Et pourtant cette décision a déclenché l’ire des syndicats policiers, qui dénoncent un « acharnement » judiciaire et médiatique. Le ton est donné dans l’appel à mobilisation rédigé par les collègues de l’agent, issus du service Trafic de la zone Bruxelles-Ouest :
« Cela aurait pu être n’importe lequel d’entre nous. (…) Allons montrer que nous ne formons qu’un, le corps de police belge. »
C’est donc à 13h, qu’environ 200 agents se sont rassemblés place Poelaert, en plein centre de Bruxelles, en uniforme, en contradiction flagrante avec la circulaire ministérielle GPI 65 de 2009 qui interdit le port de l’équipement fonctionnel lors de toute manifestation.
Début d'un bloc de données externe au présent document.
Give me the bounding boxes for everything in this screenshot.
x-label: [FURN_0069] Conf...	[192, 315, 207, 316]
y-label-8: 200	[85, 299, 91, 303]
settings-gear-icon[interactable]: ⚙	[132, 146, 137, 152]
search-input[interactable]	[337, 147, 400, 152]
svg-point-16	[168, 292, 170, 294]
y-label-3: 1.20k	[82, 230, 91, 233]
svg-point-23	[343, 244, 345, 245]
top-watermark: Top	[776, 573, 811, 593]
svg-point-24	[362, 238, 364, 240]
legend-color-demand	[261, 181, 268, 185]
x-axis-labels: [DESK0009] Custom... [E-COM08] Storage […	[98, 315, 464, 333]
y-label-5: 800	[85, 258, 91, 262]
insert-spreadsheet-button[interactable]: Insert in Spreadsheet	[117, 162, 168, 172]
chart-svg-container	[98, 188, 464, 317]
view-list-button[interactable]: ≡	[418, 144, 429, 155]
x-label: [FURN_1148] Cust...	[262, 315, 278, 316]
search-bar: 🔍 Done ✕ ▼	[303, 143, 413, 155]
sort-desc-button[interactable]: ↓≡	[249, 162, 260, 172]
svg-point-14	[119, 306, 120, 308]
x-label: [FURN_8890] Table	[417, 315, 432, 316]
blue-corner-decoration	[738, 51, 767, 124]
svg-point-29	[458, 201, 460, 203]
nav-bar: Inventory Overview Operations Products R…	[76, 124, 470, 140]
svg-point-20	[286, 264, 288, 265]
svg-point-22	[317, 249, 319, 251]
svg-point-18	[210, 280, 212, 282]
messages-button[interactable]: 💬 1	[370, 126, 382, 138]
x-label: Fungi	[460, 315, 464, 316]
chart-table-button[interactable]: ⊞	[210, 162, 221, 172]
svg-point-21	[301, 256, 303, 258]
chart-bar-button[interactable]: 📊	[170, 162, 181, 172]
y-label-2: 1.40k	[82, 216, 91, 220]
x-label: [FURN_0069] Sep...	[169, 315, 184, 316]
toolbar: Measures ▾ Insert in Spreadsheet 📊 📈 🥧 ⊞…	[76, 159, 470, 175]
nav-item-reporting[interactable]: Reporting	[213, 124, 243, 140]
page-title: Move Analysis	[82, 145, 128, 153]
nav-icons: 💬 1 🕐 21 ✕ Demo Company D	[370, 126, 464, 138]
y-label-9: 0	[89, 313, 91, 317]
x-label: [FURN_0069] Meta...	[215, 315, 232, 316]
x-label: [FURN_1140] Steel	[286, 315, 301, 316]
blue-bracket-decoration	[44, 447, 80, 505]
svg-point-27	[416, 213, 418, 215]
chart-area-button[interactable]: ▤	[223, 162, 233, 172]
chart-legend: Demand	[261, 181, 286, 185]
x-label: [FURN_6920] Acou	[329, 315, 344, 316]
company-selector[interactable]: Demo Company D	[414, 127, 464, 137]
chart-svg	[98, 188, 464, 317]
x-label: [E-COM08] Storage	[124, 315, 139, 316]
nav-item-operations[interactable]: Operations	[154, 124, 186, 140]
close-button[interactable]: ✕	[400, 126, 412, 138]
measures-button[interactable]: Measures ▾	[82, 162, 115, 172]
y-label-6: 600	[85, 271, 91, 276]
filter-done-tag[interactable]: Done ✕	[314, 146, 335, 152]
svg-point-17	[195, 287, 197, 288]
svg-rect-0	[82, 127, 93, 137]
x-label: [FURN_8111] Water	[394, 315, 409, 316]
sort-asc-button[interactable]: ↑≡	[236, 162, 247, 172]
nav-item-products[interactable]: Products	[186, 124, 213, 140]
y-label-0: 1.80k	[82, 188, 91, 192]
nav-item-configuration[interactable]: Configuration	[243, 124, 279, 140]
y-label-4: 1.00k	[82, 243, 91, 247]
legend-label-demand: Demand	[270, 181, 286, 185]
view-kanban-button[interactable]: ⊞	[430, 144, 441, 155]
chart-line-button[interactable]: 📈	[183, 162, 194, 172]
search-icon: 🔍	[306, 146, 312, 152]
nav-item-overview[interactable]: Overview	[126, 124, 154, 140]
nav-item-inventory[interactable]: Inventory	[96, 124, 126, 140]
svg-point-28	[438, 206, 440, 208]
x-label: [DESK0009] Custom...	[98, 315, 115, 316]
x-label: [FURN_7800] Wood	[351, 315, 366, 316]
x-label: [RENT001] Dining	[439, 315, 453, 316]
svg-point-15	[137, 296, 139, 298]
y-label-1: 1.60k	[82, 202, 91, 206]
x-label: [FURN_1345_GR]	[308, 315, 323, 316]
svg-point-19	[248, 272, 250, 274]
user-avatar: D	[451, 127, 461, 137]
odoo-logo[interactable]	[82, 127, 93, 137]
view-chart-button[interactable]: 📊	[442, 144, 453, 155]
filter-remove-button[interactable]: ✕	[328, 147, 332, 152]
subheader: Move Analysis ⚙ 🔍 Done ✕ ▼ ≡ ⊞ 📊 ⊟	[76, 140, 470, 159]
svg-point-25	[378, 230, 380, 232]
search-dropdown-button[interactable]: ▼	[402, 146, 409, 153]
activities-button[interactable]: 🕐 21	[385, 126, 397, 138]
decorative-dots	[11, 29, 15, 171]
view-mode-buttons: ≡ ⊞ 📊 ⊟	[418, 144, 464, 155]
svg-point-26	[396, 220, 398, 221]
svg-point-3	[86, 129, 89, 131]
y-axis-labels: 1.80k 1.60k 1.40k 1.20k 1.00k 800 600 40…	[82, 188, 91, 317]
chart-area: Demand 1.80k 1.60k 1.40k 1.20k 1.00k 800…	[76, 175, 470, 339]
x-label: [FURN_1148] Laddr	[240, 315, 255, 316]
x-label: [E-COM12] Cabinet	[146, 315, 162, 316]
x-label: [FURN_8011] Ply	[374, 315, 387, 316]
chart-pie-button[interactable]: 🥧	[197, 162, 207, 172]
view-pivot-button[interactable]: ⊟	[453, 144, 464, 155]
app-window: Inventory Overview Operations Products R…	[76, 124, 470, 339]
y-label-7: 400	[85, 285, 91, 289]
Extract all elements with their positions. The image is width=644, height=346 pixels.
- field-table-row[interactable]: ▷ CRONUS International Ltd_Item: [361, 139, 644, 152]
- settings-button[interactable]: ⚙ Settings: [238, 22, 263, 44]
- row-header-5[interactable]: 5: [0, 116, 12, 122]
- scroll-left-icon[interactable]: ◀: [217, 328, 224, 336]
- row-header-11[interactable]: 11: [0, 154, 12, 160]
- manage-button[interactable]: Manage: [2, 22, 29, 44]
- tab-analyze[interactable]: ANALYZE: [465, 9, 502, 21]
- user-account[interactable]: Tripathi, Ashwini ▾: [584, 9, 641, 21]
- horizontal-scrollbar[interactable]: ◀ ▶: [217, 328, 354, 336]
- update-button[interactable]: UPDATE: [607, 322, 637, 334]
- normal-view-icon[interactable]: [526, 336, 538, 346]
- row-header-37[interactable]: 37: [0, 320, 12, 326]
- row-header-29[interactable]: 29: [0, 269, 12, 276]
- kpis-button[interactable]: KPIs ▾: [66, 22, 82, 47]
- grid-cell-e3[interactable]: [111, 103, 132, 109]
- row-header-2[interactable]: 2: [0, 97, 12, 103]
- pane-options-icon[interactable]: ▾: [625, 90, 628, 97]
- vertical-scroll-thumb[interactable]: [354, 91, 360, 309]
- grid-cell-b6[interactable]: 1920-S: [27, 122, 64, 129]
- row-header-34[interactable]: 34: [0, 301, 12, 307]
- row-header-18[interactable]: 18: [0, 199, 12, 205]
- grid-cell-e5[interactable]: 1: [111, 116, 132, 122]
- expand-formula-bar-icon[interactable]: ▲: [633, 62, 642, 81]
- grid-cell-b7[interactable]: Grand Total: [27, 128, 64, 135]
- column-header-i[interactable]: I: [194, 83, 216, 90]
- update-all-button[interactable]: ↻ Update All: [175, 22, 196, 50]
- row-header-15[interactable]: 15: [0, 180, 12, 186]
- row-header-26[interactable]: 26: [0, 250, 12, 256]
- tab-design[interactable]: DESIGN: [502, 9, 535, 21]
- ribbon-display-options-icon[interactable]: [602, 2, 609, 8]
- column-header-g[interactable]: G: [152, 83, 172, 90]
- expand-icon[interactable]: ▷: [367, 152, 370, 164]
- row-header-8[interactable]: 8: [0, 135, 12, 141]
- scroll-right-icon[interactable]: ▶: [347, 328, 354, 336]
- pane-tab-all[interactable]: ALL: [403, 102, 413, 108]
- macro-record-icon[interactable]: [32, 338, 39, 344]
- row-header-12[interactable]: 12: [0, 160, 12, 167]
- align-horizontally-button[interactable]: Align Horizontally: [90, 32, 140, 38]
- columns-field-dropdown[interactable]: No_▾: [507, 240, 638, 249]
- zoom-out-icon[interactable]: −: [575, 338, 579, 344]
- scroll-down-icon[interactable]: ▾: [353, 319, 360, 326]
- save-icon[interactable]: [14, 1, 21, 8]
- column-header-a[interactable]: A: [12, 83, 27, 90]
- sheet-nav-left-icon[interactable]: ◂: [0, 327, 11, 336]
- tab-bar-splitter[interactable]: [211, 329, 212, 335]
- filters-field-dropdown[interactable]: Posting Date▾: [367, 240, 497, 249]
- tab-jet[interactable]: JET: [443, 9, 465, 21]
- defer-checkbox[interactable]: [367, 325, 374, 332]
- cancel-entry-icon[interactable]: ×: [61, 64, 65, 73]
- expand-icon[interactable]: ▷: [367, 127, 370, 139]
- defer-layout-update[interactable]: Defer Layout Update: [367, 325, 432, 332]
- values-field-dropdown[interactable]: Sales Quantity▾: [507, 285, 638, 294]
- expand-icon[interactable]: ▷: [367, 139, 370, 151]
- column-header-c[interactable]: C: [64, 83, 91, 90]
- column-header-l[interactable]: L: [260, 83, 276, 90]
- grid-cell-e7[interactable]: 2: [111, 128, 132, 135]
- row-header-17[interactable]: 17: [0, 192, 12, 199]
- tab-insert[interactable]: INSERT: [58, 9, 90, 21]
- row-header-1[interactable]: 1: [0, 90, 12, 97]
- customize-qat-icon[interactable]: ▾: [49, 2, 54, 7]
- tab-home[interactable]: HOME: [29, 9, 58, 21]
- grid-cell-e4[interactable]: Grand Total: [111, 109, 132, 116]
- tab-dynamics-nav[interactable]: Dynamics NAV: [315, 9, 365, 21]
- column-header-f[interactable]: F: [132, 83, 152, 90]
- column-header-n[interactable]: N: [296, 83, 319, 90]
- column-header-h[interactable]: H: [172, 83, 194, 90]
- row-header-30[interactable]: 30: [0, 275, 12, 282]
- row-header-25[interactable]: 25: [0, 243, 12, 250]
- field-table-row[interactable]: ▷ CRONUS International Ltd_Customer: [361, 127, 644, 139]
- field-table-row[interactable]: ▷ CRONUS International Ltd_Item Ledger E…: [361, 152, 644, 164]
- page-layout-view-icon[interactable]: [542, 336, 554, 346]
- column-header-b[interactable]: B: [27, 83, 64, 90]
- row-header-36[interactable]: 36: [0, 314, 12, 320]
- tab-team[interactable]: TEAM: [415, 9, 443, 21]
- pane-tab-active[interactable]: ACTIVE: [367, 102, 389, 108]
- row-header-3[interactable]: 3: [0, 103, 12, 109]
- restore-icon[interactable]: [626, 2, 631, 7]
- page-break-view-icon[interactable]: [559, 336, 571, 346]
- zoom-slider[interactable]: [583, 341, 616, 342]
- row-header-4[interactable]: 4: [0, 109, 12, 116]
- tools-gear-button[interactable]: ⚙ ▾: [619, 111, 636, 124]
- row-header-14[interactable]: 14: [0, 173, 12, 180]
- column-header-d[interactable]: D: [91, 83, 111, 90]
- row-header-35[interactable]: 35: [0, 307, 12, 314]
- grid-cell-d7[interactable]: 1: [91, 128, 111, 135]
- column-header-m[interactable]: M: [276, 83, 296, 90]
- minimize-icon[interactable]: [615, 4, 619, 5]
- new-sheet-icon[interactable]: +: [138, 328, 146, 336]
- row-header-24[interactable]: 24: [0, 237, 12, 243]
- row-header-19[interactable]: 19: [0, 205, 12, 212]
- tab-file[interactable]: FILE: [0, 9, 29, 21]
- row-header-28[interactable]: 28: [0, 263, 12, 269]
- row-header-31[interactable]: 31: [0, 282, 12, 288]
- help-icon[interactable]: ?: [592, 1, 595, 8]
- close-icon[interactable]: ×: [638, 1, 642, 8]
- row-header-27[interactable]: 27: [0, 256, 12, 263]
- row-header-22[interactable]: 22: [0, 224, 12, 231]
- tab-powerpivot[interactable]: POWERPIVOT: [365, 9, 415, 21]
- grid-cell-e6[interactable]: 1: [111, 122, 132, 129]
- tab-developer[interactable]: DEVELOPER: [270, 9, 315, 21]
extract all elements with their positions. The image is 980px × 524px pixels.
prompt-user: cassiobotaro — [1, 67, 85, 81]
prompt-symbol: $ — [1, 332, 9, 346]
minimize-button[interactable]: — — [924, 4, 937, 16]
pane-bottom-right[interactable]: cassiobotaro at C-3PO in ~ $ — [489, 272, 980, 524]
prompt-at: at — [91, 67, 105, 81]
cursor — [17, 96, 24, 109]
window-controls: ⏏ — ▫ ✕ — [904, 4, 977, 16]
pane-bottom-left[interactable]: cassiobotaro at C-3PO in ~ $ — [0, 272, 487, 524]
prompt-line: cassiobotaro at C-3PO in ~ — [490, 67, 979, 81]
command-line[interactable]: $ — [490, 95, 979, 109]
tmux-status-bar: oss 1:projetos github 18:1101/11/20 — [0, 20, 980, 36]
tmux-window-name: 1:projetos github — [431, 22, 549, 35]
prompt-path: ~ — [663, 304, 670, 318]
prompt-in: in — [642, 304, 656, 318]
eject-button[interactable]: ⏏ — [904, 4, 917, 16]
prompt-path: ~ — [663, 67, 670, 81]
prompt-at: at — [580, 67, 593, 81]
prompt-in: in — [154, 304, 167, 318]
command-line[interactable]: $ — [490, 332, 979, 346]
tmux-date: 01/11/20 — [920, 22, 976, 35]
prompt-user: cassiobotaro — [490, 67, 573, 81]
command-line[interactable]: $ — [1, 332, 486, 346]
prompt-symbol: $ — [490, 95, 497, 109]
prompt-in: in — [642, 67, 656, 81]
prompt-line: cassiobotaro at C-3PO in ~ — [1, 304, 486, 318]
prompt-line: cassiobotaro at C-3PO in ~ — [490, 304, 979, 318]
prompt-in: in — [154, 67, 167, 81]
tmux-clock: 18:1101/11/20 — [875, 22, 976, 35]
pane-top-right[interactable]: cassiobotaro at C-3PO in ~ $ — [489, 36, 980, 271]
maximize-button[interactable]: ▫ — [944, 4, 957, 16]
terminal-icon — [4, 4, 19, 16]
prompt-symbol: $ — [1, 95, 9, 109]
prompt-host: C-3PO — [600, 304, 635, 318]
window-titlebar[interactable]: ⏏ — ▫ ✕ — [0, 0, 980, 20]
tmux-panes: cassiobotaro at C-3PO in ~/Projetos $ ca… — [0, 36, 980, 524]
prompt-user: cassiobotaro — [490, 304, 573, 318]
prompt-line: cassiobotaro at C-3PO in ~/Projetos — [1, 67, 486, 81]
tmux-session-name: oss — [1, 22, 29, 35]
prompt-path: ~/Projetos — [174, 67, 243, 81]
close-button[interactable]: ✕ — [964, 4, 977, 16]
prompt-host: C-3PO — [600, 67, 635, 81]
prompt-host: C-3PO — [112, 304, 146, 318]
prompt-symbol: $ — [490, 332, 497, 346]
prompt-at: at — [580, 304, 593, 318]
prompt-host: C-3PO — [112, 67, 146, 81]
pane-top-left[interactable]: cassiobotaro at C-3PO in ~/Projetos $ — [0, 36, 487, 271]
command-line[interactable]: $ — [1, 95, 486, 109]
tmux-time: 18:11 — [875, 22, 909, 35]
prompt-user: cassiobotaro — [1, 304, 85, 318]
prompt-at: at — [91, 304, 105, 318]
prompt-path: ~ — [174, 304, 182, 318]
Venir en uniforme, en tant que force publique, pour protester contre une décision judiciaire, celle d’un juge d’instruction, est un acte politique lourd de sens. Une manière de dire que la police, au-delà des procédures, reste juge de ses propres actes.
« C’est un réel danger pour la démocratie que des policiers contredisent ouvertement une décision de justice, en tenue », s’indigne une manifestante.
Une contre-manifestation… réprimée
En face de cette manifestation en soutien au policier inculpé, quelques dizaines de citoyen·nes, venu·es dénoncer cette posture d’impunité, sont encerclé·es, nassé·es par la police.
Une nasse, pourtant illégale, pratiquée ici à l’encontre de militant·es pacifiques, dont la majorité étaient présents pour soutenir la famille de Sourour.
« C’est une démonstration en direct de ce que nous dénonçons : l’usage arbitraire de la force, le mépris des libertés fondamentales, la répression de toute opposition », témoigne une personne présente sur place.
Une tentative de brouillage de la mobilisation pour Sourour
Mais ce n’est pas tout. Cette manifestation policière, initialement prévue à 9h, devait se tenir exactement au même moment et au même endroit que le rassemblement autorisé depuis un mois par le Comité Justice pour Sourour, en lien avec la comparution en chambre du conseil pour décider du renvoi (ou non) de la zone de police de Bruxelles-Capitale/Ixelles en correctionnelle pour homicide involontaire.
Les médias ont relayé que la police aurait déplacé son rassemblement « par courtoisie » une fois qu’elle aurait découvert l’existence de l’autre mobilisation. Une version démentie avec force par la famille de Sourour.
« Ce n’est pas par bonne volonté que la police a déplacé leur manifestation : c’est la pression des citoyen·nes, de deux élu·es et de nous, la famille, qui les a fait postposer », écrit la sœur de Sourour sur les réseaux.
« Ils nous ont appelés, ils nous ont envoyé des messages pour nous demander de déplacer notre rassemblement.
Des preuves ont été transmises à l’agence de presse Belga, qui a pourtant persisté à écrire que la police « n’était pas au courant ».
« Après avoir vu nos preuves, lire ce genre d’articles est profondément révoltant. Alors non, il ne faut pas s’étonner si les citoyen·nes finissent par scander : « Médias complices ! » »
La double légitimité : celle du deuil et celle de l’arme
Ce vendredi 13 juin, deux formes de mobilisation ont cohabité. L’une, portée par des familles, des proches, des citoyens, endeuillés et en quête de justice. L’autre, menée par une profession en uniforme, refusant que l’un de ses membres réponde de ses actes devant la loi.
La première portait les noms de Fabian, de Mehdi, Adil, Lamine, Sourour et tous les autres.
La seconde, celui d’un policier accusé d’avoir ôté la vie à un enfant.
Ce jour-là, la police belge a montré qu’elle savait se mobiliser non pas contre les violences racistes ou la récidive des morts en cellule mais pour défendre l’un des siens, quoi qu’il ait fait.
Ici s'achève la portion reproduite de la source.